How Long Should I Build Mileage?

Q I started running several months ago and I’ve been building my weekly mileage up gradually. My question is, how far do I continue building? Do I just keep going or what? Right now, my weekly mileage is 30 kilometres a week. I’m running for fitness reasons. I have not done any races yet and I’m not sure if I want to. Do you have any suggestions for me? – Sonya


A Congratulations on your commitment! It sounds as though you have been very smart about increasing your mileage and that’s good because this is the best way to remain injury-free and continue running for a very long time. Improved fitness and health is a great reason to run, probably the best reason of all! Thirty kilometres a week is a respectable amount of mileage, especially for general fitness goals.

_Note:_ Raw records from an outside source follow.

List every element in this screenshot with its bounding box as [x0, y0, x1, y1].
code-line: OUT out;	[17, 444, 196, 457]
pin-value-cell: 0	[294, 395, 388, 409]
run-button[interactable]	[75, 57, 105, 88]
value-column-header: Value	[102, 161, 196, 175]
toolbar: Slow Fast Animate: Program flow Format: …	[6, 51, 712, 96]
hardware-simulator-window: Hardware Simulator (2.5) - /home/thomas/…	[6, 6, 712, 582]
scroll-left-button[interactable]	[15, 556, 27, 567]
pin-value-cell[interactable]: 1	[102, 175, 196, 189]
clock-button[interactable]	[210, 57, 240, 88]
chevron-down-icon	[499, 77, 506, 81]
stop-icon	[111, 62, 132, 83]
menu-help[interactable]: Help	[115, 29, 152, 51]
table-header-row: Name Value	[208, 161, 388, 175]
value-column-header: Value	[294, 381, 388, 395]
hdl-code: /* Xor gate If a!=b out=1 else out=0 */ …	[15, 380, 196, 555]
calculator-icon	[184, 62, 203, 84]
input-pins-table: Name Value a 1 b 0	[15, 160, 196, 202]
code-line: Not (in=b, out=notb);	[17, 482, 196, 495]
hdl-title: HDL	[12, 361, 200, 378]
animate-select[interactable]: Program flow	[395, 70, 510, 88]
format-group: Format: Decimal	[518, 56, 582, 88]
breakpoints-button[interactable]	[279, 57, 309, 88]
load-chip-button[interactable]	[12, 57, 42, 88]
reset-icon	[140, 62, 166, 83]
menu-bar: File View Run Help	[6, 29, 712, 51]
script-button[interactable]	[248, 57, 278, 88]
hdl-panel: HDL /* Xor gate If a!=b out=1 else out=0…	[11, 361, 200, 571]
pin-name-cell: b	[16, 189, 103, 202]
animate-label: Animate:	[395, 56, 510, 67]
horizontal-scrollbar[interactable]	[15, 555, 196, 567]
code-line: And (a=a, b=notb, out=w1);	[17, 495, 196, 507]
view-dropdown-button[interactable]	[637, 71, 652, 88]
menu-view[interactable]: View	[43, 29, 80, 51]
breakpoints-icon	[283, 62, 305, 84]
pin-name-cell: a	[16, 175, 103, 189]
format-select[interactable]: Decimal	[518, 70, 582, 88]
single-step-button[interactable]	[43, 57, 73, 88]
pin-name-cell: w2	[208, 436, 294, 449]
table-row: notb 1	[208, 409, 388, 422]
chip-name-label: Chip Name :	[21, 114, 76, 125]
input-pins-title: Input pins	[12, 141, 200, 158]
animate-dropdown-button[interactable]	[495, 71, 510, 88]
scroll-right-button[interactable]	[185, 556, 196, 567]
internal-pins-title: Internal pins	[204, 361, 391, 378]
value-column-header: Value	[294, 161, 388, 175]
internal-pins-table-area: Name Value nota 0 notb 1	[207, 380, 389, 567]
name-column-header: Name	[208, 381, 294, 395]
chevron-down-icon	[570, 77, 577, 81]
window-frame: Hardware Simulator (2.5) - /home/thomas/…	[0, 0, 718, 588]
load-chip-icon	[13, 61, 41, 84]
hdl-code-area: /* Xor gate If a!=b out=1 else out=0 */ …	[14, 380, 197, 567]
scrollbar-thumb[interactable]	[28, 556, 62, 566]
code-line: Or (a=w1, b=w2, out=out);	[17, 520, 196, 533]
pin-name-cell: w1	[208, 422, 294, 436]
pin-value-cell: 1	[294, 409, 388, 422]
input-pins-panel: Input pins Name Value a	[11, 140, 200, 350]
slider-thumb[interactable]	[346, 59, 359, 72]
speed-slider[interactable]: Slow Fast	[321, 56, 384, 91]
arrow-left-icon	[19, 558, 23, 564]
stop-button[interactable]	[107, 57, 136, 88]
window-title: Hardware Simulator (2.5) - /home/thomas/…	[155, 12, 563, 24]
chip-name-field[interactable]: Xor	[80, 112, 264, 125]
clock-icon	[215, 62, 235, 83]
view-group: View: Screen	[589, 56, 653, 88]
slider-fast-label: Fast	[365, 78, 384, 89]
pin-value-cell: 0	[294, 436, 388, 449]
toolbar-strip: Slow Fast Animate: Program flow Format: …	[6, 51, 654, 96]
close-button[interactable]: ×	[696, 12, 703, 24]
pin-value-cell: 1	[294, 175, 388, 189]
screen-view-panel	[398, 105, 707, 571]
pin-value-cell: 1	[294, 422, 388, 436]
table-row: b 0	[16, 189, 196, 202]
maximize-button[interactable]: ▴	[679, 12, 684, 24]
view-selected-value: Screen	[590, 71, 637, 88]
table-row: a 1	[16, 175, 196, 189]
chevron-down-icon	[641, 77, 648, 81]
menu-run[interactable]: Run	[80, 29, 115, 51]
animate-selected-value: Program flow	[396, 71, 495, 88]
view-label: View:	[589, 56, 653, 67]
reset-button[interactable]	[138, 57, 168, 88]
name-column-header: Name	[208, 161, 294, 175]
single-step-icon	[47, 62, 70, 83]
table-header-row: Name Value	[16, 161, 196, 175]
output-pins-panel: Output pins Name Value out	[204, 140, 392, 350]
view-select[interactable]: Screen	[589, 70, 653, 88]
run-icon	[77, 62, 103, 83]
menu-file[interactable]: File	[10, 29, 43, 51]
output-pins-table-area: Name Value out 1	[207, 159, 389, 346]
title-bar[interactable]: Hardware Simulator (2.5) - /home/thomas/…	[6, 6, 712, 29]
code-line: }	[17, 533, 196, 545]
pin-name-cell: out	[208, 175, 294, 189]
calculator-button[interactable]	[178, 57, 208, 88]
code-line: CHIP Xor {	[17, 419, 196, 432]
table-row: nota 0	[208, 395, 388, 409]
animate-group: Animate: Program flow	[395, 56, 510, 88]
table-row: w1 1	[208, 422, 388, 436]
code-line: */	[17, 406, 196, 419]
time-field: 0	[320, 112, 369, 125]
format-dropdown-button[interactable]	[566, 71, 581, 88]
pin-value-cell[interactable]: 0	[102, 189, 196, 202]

Given your health and fitness goals, I suggest building to a maximum of 50 to 55 kilometres a week and keeping a minimum of 30 kilometres a week. Variety in your training is important because it helps prevent injuries, continues improving your health and fitness by challenging you, conditions you, and keeps you mentally engaged in your training. So rather than run the same mileage week in and week out, vary it by running 40 kilometres one week, 50 kilometres the next week, then a 55 kilometre week, followed by backing down to 30 kilometres the week after that, and then rebuild again. This range of mileage will give you an average of about 45 kilometres a week for the month. This average weekly mileage will keep you fit, challenge you, offer variety, and give you a large base to work with, should you decide to train for any races.

Races can and should be fun, especially when used as part of your training plan. They are a very useful measurement tool because they let you know how far your training has taken you and reminds you of where you came from. Races don’t have to be about competition, speed, or beating others (unless you want them to be!), but rather, races can be a fun way to celebrate your training, your health and fitness, and your accomplishments with other like-minded people from the running community. Choosing a race can be helpful for defining your training too. Selecting a goal race makes your training more specific by targeting a goal distance and a race date. Whatever the race distance, a 5K to the marathon, it’s a commitment. Races can also be a great place to meet new friends and training partners too! I encourage you to consider participating in a local race and see what you think. – Susan S. Paul, MS

Susan Paul has coached more than 2000 runners and is an exercise physiologist.